Today was a big travel day for me, driving about 314 miles from Beatrice, Nebr. To Ponca City, Okla., completing the second leg of my journey to follow the Ponca tribe’s Trail of Tears from their home near Niobrara, Nebr. to this “Indian Territory” and the Bear Clan’s return home via Omaha.

As I drove out of Nebraska and across Kansas, I was again taken by the abundance of trees and waterways. I crossed eight rivers and creeks along Highway 77 in the first three hours, in slightly rainy conditions. All I could imagine was the Ponca, with most of the tribe walking in heavy rain, along the same path, 12-25 miles per day for 59 days. They carried everything they owned now, on their backs.

On some travel days, the Indian agent reported, the roads were under two feet of water. They experienced two tornadoes, an assassination attempt on the head chief White Eagle, many running away to go back north and hide among the Sioux. Nearly one-third of the tribal members died during the trip, including Standing Bear’s daughter and granddaughter.

The wagon train did not include enough wagons for all to ride along the 600-mile journey, so only the very old and the very young were able to ride in wagons or on horses. It took all day for them to cross the Niobrara River at the onset of their journey, as the wagons had to be emptied of their stores and most passengers to make it across the rain-swollen river.

Five hundred people were trailed by 25 soldiers and 35 oxen marching as much as 28 miles in one day. When one woman stopped to grieve for her daughter who had died that day, the soldiers whipped her and forced her to continue marching. Her five-year-old grandson remembered the incident and shared it with his son years later who, in turn, shared the story with author Joe Starita.

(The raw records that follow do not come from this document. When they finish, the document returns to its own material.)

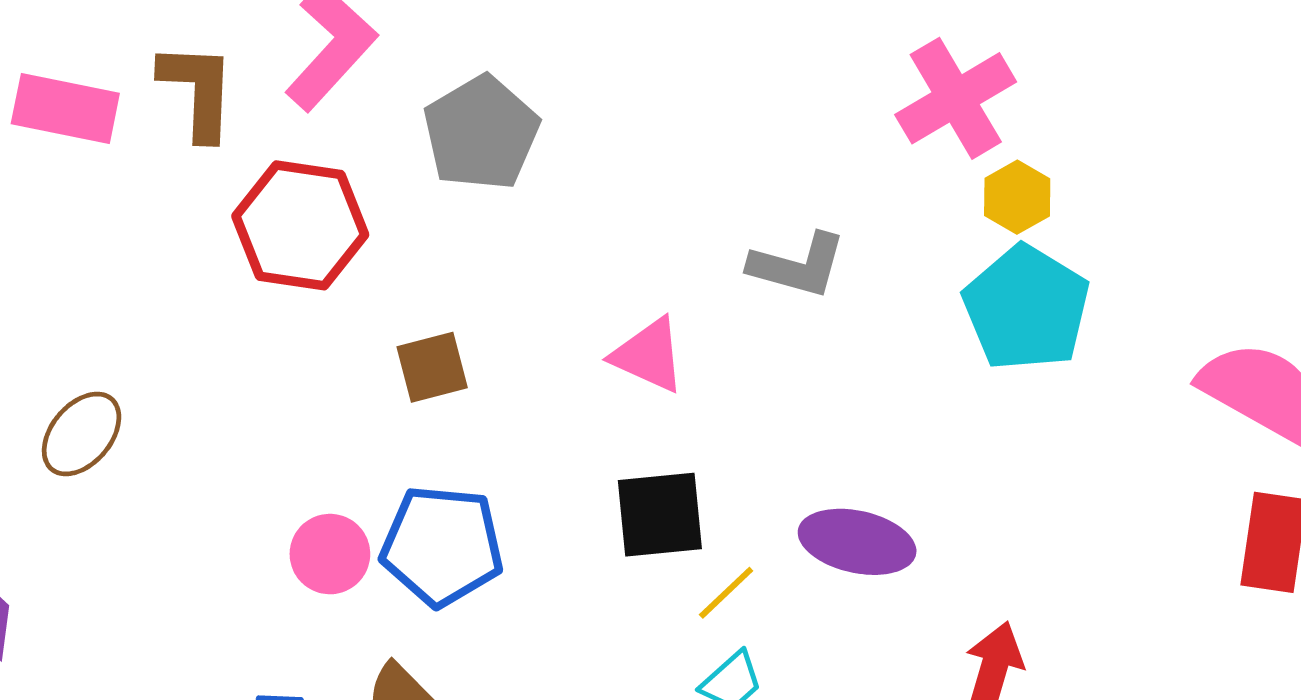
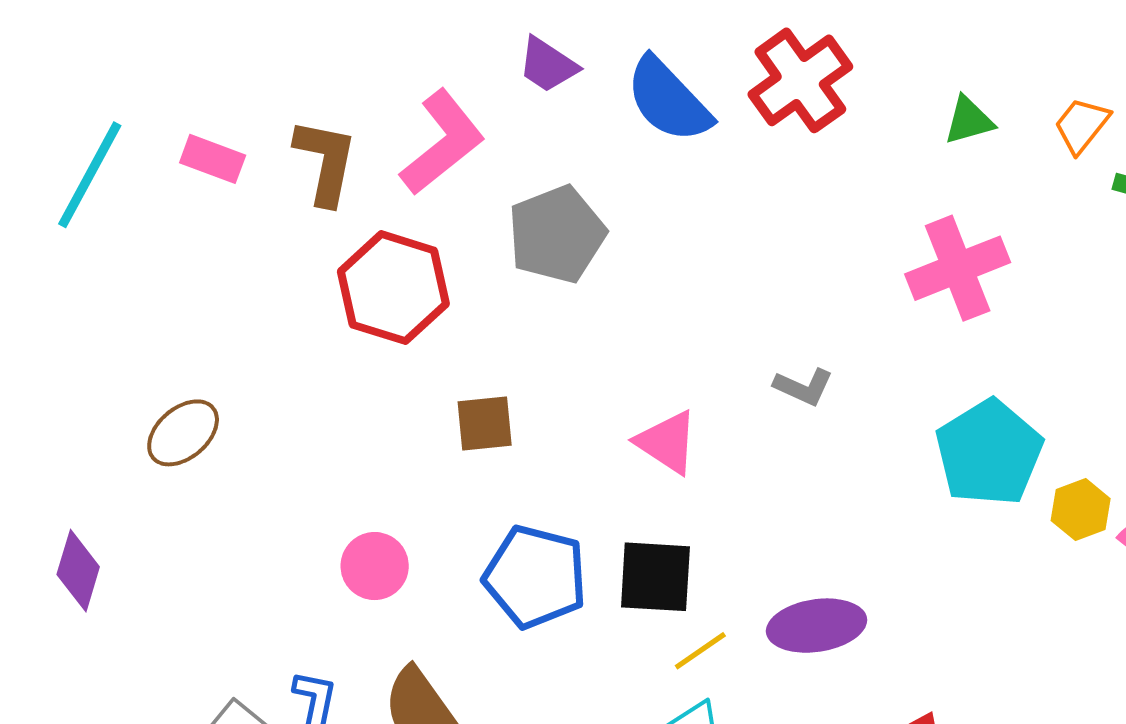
pink rectangle: (65, 108) -> (213, 159), size x0.7
yellow hexagon: (1017, 197) -> (1081, 510), moved
gray L-shape: (798, 265) -> (804, 387), size x0.7
purple ellipse: (857, 542) -> (817, 626), turned -30
blue pentagon: (442, 546) -> (535, 577), moved

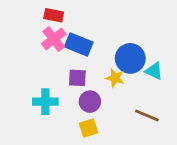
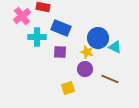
pink cross: (54, 39) -> (22, 16), moved
cyan cross: (45, 102) -> (37, 37), moved
purple circle: (90, 102) -> (85, 69), moved

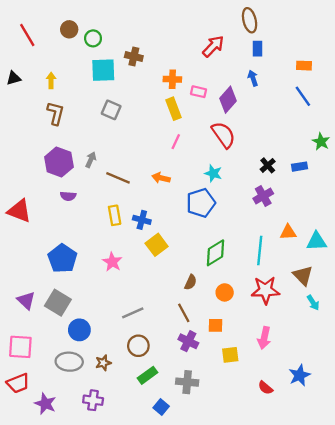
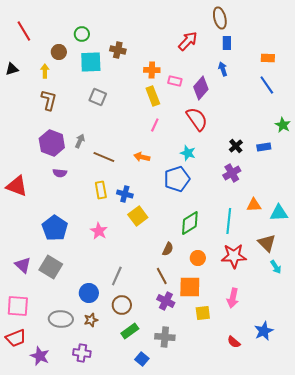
brown circle: (69, 29) -> (59, 52), moved
gray line: (133, 313) -> (117, 276), turned -42
orange square: (216, 325) -> (190, 287), size x1.6
blue circle: (79, 330) -> (89, 293), moved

The families had left behind not just their homes, built in the style the white man demanded, but also much of their livestock and farming equipment, their church, saw mill and flour mill and nearly all their household goods and tools. When they arrived in the “warm country,” they were promised all new property and a sunny, paradise-like existence, here in the south. It is certainly warmer here, but the Ponca were left without food, equipment or seed and livestock.

They moved twice more that year, after Standing Bear visited DC and exacted a presidential promise of better land and more government assistance in trade for the land they’d ceded in northeast Nebraska. At the same time, the Sioux, promised the Ponca land in northeast Nebraska in another failed U.S.-Indian treaty, decided they weren’t interested. The Ponca homeland was abandoned.

In the south, many Ponca continued to die that fall and winter and all of the next year, including Standing Bear’s only son. Bear Shield would’ve been the next chief of the Bear Clan, one of nine clans among the Ponca. When he died in December 1878, just a few days after Christmas, Standing Bear decided to go home, back to Nebraska.

Tomorrow, I will explore more of the Bear Clan’s time in Oklahoma. A quick exploration of the Standing Bear Park and Museum was cut short by a long search for a campground near Kaw Lake.

The Kaw Indian tribe was the group most helpful to White Eagle, Standing Bear and eight other chiefs when they visited Indian Territory in February before the forced removal in May, 1877. Looking for a place to stay, the Kaw reservation might have served as a temporary reprieve, but the land was rocky and the rivers were sticky with sickness (malaria).

I didn’t get quite the friendly reception in the Kaw locale as Standing Bear. Since Kaw Lake’s online reservation system and call center were both out of service October 1-4, I was directed to the campground’s office and visitor’s center.

Arriving 15 minutes before 4 p.m., the office was locked and closed. When two park rangers left the center by the same door minutes later, they were more interested in their Smokey Bear outfits than my lodging predicament. I got a motel and a cheeseburger and called it good.